En Tunisie, la notification préablable est obligatoire si l’un des seuils suivants est atteint :
  • Seuil de part de marché : La part de marché combinée moyenne des parties sur un marché en Tunisie au cours des trois dernières années est supérieure à 30 %.
  • Seuil de chiffre d’affaires : Le chiffre d’affaires total de toutes les entités impliquées dans la transaction en Tunisie (hors exportations et taxes sur les ventes) a dépassé 100 millions TND (environ 32,13 millions USD, 29,71 millions EUR).

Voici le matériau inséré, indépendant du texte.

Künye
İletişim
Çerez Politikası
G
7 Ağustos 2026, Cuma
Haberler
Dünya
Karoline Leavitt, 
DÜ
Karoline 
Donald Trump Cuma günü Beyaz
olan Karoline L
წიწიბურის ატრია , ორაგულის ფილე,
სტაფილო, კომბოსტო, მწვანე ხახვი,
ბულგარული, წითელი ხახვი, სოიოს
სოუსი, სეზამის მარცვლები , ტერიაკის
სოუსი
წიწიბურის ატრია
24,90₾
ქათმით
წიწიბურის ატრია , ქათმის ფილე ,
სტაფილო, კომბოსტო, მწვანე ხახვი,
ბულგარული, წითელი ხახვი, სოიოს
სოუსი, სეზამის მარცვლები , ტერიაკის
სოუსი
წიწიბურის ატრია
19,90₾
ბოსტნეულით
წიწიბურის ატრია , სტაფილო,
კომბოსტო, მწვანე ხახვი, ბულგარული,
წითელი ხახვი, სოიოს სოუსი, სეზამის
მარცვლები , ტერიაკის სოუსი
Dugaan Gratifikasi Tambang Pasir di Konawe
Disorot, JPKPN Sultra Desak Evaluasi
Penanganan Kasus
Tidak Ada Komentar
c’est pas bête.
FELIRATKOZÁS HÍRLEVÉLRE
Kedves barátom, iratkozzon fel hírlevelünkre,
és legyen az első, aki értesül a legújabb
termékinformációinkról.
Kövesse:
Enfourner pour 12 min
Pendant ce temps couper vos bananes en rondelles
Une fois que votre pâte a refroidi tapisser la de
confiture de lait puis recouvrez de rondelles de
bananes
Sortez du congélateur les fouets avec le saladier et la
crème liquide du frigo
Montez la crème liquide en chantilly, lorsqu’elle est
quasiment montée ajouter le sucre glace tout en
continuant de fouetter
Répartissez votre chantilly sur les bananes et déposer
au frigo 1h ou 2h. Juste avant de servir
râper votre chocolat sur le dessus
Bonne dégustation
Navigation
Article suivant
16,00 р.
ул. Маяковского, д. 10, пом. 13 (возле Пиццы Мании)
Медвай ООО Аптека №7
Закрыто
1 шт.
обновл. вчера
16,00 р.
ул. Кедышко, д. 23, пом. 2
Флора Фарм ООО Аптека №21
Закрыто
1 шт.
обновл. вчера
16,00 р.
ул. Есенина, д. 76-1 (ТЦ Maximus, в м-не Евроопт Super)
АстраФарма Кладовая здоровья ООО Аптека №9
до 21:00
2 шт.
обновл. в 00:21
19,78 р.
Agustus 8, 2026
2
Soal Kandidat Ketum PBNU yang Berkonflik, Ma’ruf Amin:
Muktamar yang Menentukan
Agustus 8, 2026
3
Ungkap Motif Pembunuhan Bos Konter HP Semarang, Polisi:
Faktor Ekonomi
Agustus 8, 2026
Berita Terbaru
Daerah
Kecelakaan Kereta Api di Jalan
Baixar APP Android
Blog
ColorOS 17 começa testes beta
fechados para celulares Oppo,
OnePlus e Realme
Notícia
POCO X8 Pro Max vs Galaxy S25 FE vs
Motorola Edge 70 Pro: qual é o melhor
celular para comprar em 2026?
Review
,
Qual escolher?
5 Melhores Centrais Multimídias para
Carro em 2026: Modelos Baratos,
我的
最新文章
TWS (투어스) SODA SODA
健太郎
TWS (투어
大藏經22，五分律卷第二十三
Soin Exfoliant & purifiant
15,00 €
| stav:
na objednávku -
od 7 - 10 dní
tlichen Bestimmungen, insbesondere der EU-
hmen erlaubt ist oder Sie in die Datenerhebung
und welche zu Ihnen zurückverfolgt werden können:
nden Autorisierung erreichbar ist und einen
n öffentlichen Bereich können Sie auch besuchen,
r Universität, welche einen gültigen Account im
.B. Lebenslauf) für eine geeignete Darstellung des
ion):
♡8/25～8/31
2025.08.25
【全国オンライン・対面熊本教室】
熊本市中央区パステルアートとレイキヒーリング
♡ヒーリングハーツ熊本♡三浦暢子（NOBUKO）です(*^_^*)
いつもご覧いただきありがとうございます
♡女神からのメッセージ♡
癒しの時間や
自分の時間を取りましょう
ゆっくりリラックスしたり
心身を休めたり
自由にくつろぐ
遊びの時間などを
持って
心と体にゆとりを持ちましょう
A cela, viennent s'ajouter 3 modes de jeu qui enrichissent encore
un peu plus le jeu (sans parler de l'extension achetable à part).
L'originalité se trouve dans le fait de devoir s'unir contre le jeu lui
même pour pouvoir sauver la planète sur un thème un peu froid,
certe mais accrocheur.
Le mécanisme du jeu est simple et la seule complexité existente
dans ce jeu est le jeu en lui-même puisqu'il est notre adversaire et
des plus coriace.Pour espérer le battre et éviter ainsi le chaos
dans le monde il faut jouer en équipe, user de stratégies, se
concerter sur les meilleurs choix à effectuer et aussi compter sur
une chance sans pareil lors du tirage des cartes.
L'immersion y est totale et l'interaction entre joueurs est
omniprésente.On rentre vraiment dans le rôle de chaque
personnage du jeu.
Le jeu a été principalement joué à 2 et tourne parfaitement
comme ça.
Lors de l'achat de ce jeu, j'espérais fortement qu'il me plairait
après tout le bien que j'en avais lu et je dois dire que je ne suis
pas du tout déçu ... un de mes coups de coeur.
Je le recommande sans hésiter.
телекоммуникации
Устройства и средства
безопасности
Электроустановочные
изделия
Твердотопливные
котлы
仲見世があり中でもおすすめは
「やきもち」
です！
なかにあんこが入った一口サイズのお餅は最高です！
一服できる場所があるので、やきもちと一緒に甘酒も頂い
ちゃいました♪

[4] Conseil de la concurrence marocain, Lignes directrices relatives au contrôle des concentrations, décembre 2023. Disponible à l’adresse suivante : https://conseil-concurrence.ma/lignes-directrices-relatives-au-controle-des-operations-de-concentration-economique-decembre-2023/
[5]  En Algérie, une notification au titre du contrôle des concentrations est obligatoire si le seuil suivant est atteint :
  • Toute opération impliquant une partie qui détient ou créera une part de marché de plus de 40 % en Algérie, ou sur un marché géographique plus large comprenant l’Algérie, doit être notifiée au Conseil et autorisée par celui-ci avant la mise en œuvre de l’opération.